LIVE from Ingredion’s Expo West Booth: Matt Olsofsky, Founder of Take Two Milk, Jorge Azevedo, Chief Growth Officer of Planterra Foods, Beth Tormey, VP and General Manager Systems and Ingredient Solutions, Ingredion and Karen E. Constanza, Marketing Manager, Meat Alternatives, Ingredion join The Plantbased Business Hour while on the road to talk innovation. They also all answer the same question: will alt protein persist through what the Financial Times calls the Trough of Disillusionment?
Specifically, from the Ingredion booth, we discuss
- Upcycled ingredients like such as barley,
- Plant-based bacon and why JBS is interested,
- New consumer trends in plant-based and
- Will supply chain issues finally be resolved?
A short clip and transcript from our conversation is below.
Elysabeth: Jorge, I’m happy to see you here. Tell me what you do with Ozo which is Planterra.
Jorge Azevedo: Sure, of course. I’m the Chief Growth Officer for Planterra Foods. We’re a start-up out of Boulder, Colorado. We’re very focused on expanding the consumption of plant-based meats, in general, and very focused on sustainably feeding future generations. That’s the key thing.

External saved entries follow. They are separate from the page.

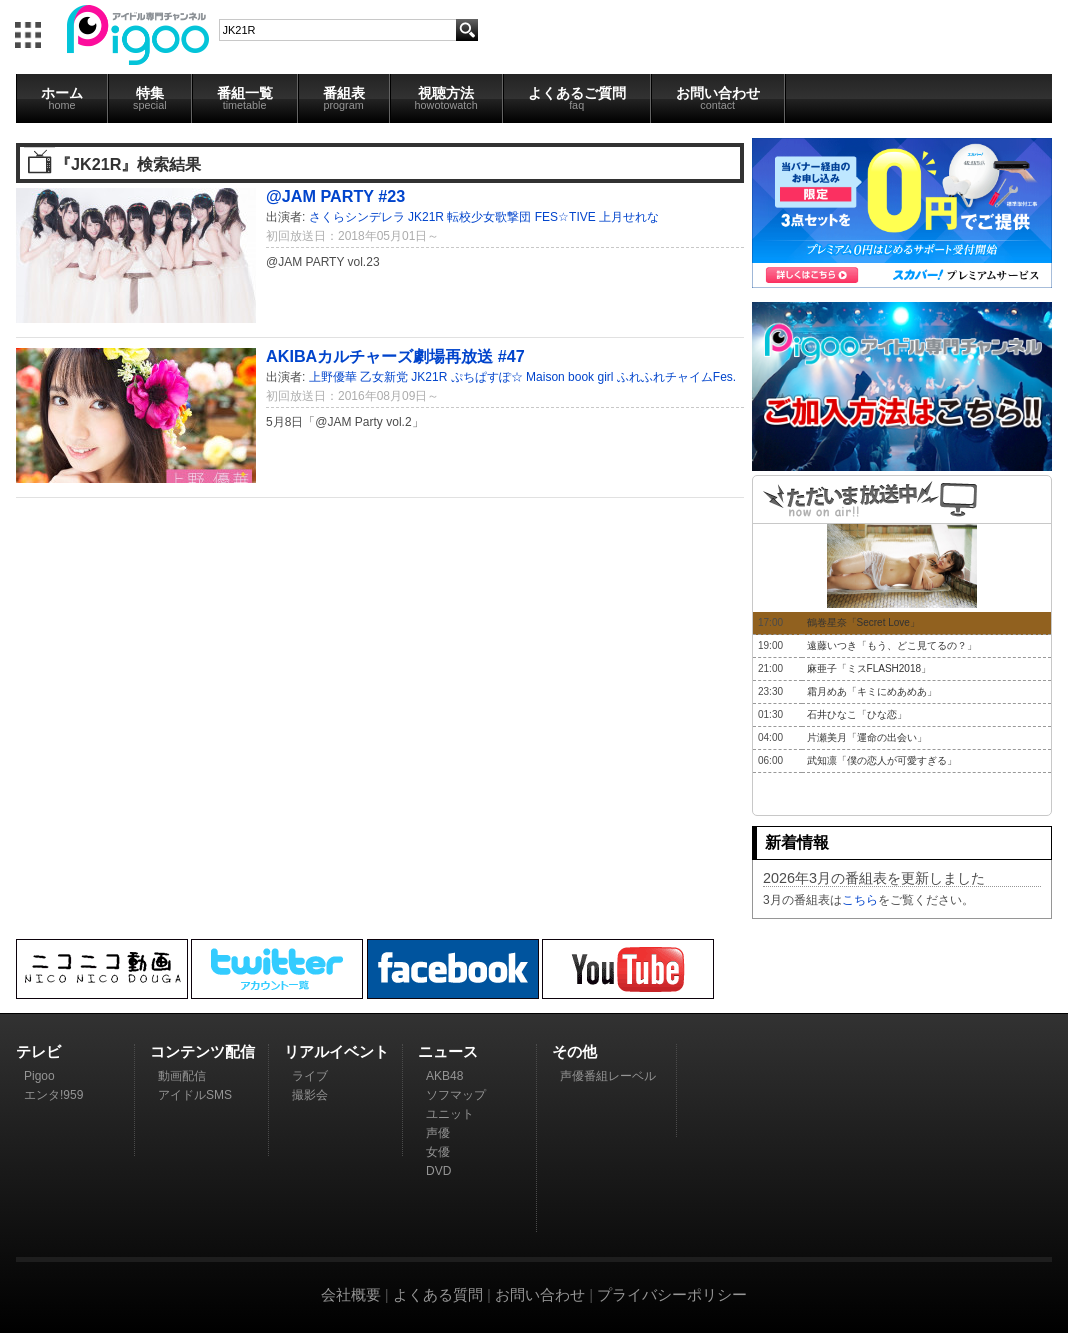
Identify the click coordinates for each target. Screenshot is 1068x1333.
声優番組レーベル (608, 1076)
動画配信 (182, 1076)
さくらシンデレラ (357, 217)
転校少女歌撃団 (489, 217)
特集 (150, 98)
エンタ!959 (53, 1095)
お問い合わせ (718, 98)
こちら (860, 900)
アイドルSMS (195, 1095)
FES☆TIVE (565, 217)
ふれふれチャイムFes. (676, 377)
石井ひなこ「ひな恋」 (857, 714)
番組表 (344, 98)
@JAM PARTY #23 (335, 196)
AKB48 (444, 1076)
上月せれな (629, 217)
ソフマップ (456, 1095)
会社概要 (351, 1294)
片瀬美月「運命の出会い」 (867, 737)
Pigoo (39, 1076)
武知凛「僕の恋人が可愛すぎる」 (882, 760)
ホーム (62, 98)
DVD (438, 1171)
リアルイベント (336, 1051)
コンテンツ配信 (202, 1051)
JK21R (426, 217)
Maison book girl (569, 377)
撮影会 (310, 1095)
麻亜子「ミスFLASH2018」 (869, 668)
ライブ (310, 1076)
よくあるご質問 (577, 98)
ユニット (450, 1114)
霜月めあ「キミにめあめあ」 (872, 691)
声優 (438, 1133)
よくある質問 (438, 1294)
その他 (574, 1051)
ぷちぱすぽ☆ (487, 377)
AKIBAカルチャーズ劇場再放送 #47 (395, 356)
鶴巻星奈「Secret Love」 (863, 622)
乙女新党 (384, 377)
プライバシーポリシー (672, 1294)
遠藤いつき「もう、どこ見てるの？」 (892, 645)
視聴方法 (446, 98)
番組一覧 (245, 98)
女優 (438, 1152)
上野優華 (333, 377)
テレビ (38, 1051)
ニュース (448, 1051)
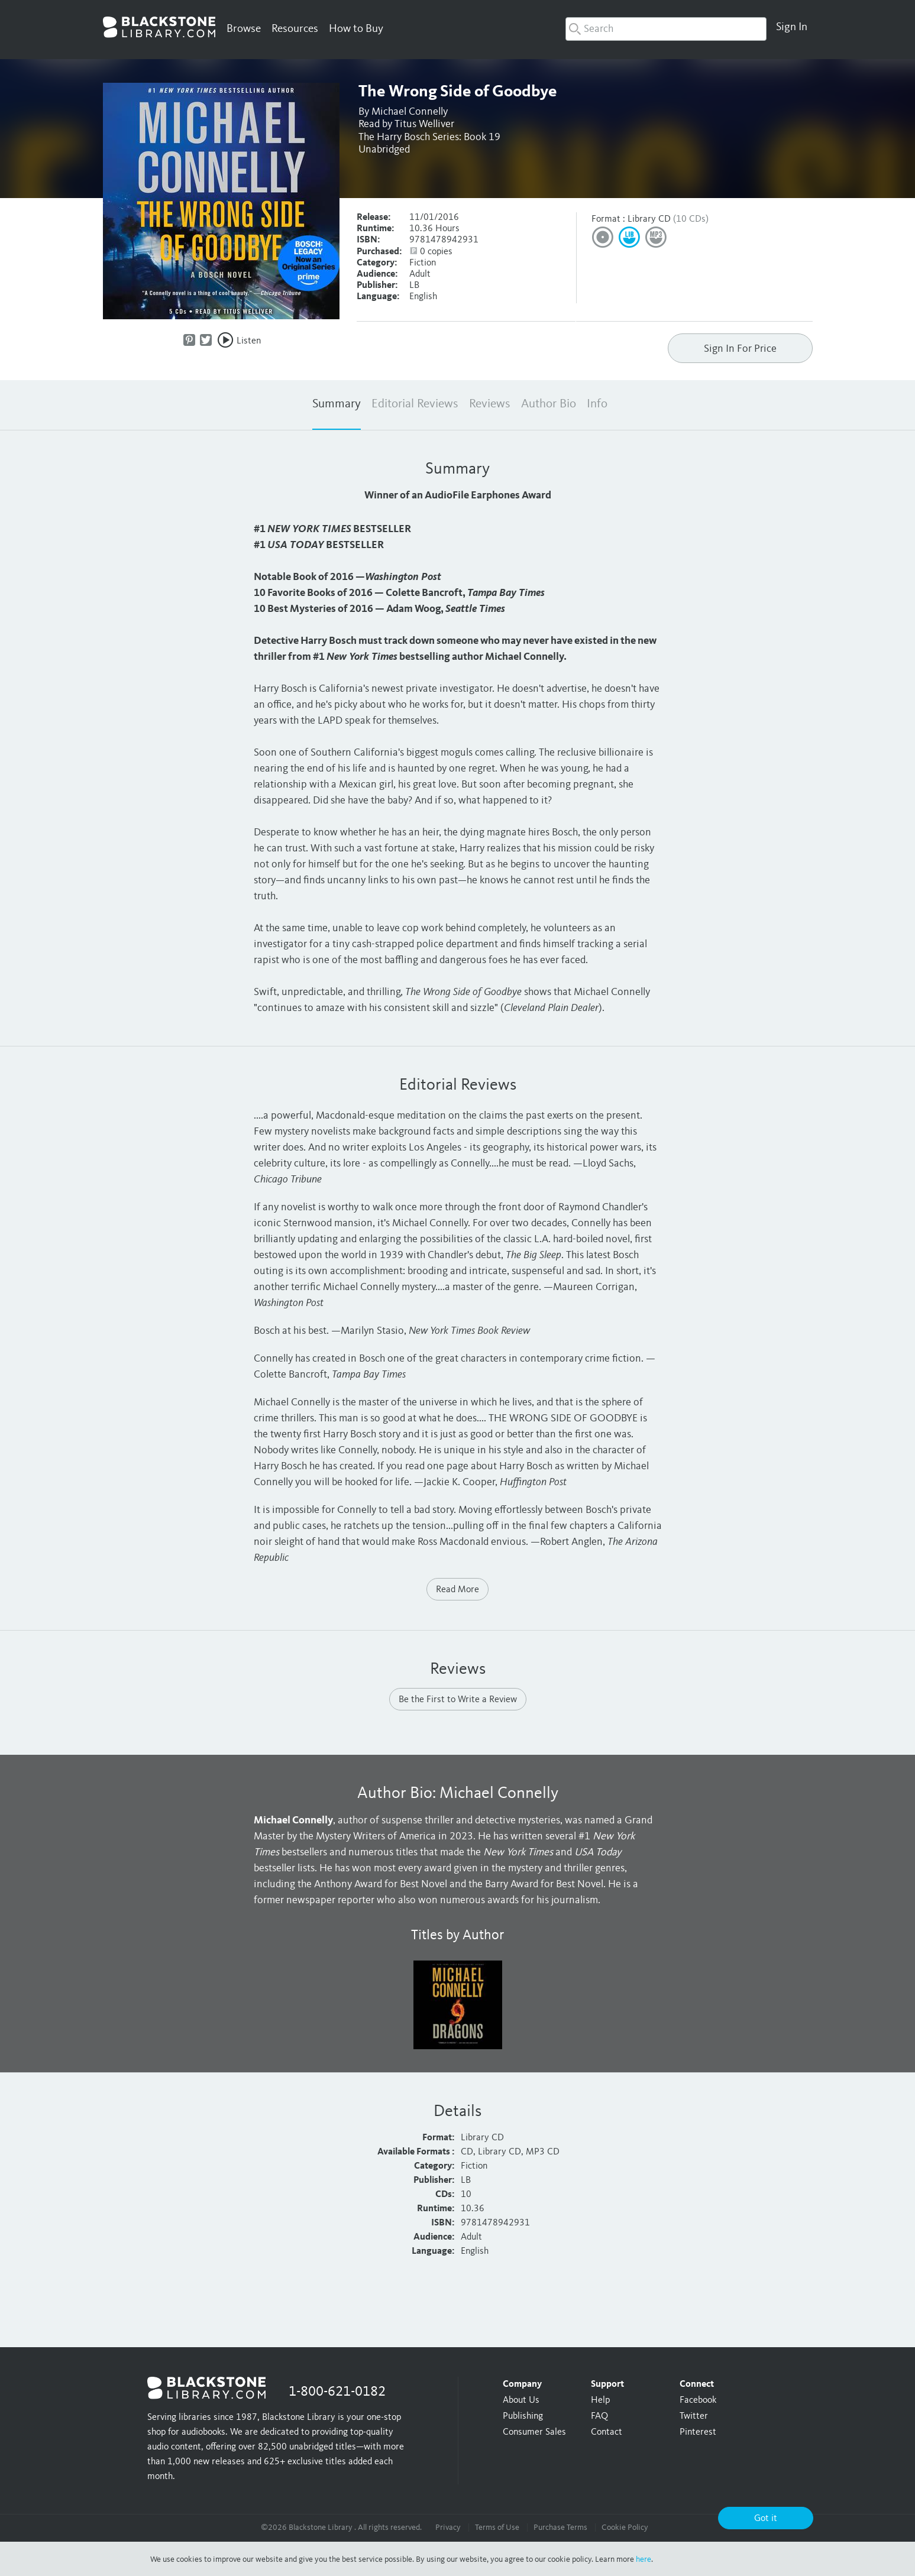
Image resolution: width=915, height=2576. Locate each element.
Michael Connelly (409, 111)
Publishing (523, 2416)
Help (600, 2400)
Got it (765, 2518)
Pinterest (698, 2432)
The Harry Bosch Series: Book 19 (429, 137)
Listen (249, 341)
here (643, 2559)
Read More (457, 1590)
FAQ (599, 2416)
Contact (606, 2432)
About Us (521, 2400)
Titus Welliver (424, 124)
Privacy (448, 2527)
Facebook (698, 2400)
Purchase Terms (560, 2527)
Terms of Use (497, 2527)
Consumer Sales (534, 2432)
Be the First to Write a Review (458, 1700)
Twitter (694, 2416)
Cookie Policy (625, 2527)
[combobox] (666, 29)
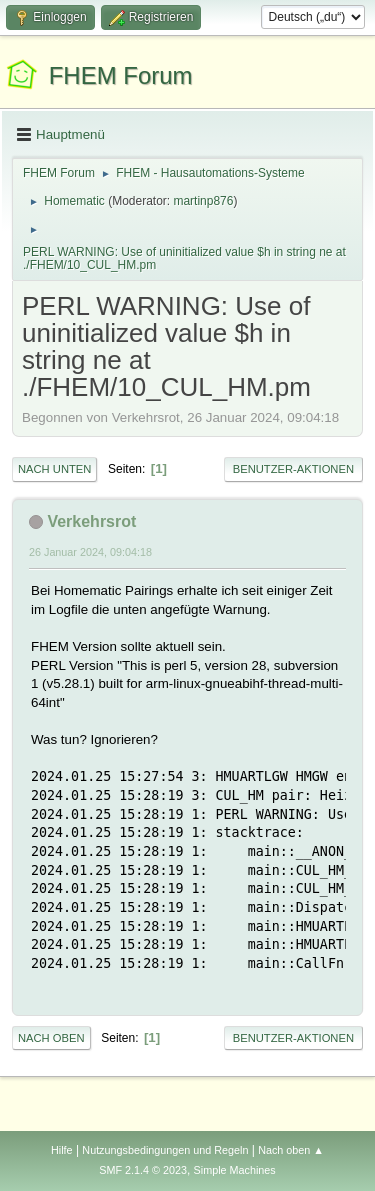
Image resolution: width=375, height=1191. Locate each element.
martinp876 (203, 201)
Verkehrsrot (91, 521)
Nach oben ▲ (291, 1150)
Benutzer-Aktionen (293, 469)
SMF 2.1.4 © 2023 (143, 1170)
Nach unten (54, 469)
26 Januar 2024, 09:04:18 (90, 552)
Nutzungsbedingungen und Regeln (165, 1150)
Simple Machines (235, 1170)
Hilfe (62, 1150)
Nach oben (51, 1038)
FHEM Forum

Elysabeth: So JBS, one of the largest meat producers in the world, so you know meat and you know taste, I mean I would think so. Here you are branching off into this alternative protein. Can you share with me why you’re doing that?
Jorge Azevedo: Yes, and this is very dear to me. I grew up in Latin America. I’m from Brazil and I saw both the benefits of the meat industry growing in Brazil and all the environmental consequences of that. JBS realizes that meat alone cannot feed future generations in a sustainable way. So, we came in to JBS in 2019 with the mission of feeding future generations. We just cannot continue to produce protein the way we do today and expect to feed the world in 2050. So, this needs to be a part of the solution, and we’re very happy to be inside of a company making the change and pushing the agenda for change. We are very proud of the investment we are putting behind it.
We have a sister company in the UK called Vivera who is a fantastic plant-based company. We have another sister company that is also the marketing leader in Brazil for plant-based in one of the most carnivorous countries in the world, right? So, it’s really about being a part of the solution. That’s really what we want to be. Ozo, specifically, is our main tool with a brand that is welcoming, that is non-judgmental, because at the end of the day ,I’m not advocating for a vegan club. It’s not about a plant-based club. It’s about a plant-based future. So, I need to welcome people and if I can change one meal a week from someone-I don’t need to convince them to change their lives, but if they can change their Sunday breakfast, then it’s a positive change, and that’s what I really want.
Elysabeth: There’s so much to unpack there. You and I could have a very long conversation. I think about change for people and what it takes to get change and it’s really, “Have you made it easy for me?” because if it’s at all hard then it won’t happen. You imagine the single mother of three. She’s not going to have this philosophical conversation. She’s going to buy what is inexpensive, what is easy to make, and makes her kids happy so she doesn’t have to fight about it. So, I think people always say to me, “Ah but culturally meat is so important…” and I always say, “Look, if you can make it easy and inexpensive for people and still tastes good, they’re going to switch because it works for their lives.”